▶ **HOW TO COMPLETE THIS TASK**
Transcribe the full listing so that each line reads as it does in the original.

INPUT RECORDS section start

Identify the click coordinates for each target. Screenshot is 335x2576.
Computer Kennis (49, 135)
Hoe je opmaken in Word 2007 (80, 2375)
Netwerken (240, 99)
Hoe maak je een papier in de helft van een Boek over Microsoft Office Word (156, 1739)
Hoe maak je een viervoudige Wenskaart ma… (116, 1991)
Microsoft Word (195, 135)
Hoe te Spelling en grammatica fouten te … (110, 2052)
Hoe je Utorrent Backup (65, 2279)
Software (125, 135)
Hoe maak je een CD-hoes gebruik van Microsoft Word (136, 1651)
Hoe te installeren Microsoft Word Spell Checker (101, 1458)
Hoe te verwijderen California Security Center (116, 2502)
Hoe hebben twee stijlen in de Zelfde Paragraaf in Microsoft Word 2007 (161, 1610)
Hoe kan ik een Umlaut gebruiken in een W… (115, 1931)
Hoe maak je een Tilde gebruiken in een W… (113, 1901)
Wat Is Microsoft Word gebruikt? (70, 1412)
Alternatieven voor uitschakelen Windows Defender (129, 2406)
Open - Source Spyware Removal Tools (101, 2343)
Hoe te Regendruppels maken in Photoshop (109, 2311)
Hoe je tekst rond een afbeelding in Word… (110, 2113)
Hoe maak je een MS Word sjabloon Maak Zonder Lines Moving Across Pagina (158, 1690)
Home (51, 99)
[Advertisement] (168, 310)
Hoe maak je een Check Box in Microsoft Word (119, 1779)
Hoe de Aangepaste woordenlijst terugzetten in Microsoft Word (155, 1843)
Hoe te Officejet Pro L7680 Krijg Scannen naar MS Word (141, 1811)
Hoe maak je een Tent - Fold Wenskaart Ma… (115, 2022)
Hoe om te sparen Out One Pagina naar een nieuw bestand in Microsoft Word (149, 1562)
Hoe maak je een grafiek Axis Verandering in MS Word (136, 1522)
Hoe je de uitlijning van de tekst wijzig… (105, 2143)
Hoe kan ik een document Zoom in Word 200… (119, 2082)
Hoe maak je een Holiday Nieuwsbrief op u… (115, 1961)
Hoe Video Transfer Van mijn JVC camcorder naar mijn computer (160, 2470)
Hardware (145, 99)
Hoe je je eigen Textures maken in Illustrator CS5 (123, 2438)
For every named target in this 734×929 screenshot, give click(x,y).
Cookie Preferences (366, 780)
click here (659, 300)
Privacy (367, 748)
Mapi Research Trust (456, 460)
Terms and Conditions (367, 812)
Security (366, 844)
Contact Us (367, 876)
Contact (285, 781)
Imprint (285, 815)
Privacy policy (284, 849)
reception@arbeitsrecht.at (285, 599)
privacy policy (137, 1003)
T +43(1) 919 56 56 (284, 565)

INPUT RECORDS section end

▶ **OUTPUT BELOW**
Identify the click coordinates for each target. Screenshot is 335x2576.
Computer Kennis (49, 135)
Hoe je opmaken in Word 2007 (80, 2375)
Netwerken (240, 99)
Hoe maak je een papier in de helft van een Boek over Microsoft Office Word (156, 1739)
Hoe maak je een viervoudige Wenskaart ma… (116, 1991)
Microsoft Word (195, 135)
Hoe te Spelling en grammatica fouten te … (110, 2052)
Hoe je Utorrent Backup (65, 2279)
Software (125, 135)
Hoe maak je een CD-hoes gebruik van Microsoft Word (136, 1651)
Hoe te installeren Microsoft Word Spell Checker (101, 1458)
Hoe te verwijderen California Security Center (116, 2502)
Hoe hebben twee stijlen in de Zelfde Paragraaf in Microsoft Word 2007 (161, 1610)
Hoe kan ik een Umlaut gebruiken in een W… (115, 1931)
Hoe maak je een Tilde gebruiken in een W… (113, 1901)
Wat Is Microsoft Word gebruikt? (70, 1412)
Alternatieven voor uitschakelen Windows Defender (129, 2406)
Open - Source Spyware Removal Tools (101, 2343)
Hoe te Regendruppels maken in Photoshop (109, 2311)
Hoe je tekst rond een afbeelding in Word… (110, 2113)
Hoe maak je een MS Word sjabloon Maak Zonder Lines Moving Across Pagina (158, 1690)
Home (51, 99)
[Advertisement] (168, 310)
Hoe maak je een Check Box in Microsoft Word (119, 1779)
Hoe de Aangepaste woordenlijst terugzetten in Microsoft Word (155, 1843)
Hoe te Officejet Pro L7680 Krijg Scannen naar MS Word (141, 1811)
Hoe maak je een Tent - Fold Wenskaart Ma… (115, 2022)
Hoe om te sparen Out One Pagina naar een nieuw bestand in Microsoft Word (149, 1562)
Hoe maak je een grafiek Axis Verandering in MS Word (136, 1522)
Hoe je de uitlijning van de tekst wijzig… (105, 2143)
Hoe kan ik een document Zoom in Word 200… (119, 2082)
Hoe maak je een Holiday Nieuwsbrief op u… (115, 1961)
Hoe Video Transfer Van mijn JVC camcorder naar mijn computer (160, 2470)
Hardware (145, 99)
Hoe je je eigen Textures maken in Illustrator CS5 (123, 2438)
For every named target in this 734×929 screenshot, give click(x,y).
Cookie Preferences (366, 780)
click here (659, 300)
Privacy (367, 748)
Mapi Research Trust (456, 460)
Terms and Conditions (367, 812)
Security (366, 844)
Contact Us (367, 876)
Contact (285, 781)
Imprint (285, 815)
Privacy policy (284, 849)
reception@arbeitsrecht.at (285, 599)
privacy policy (137, 1003)
T +43(1) 919 56 56 (284, 565)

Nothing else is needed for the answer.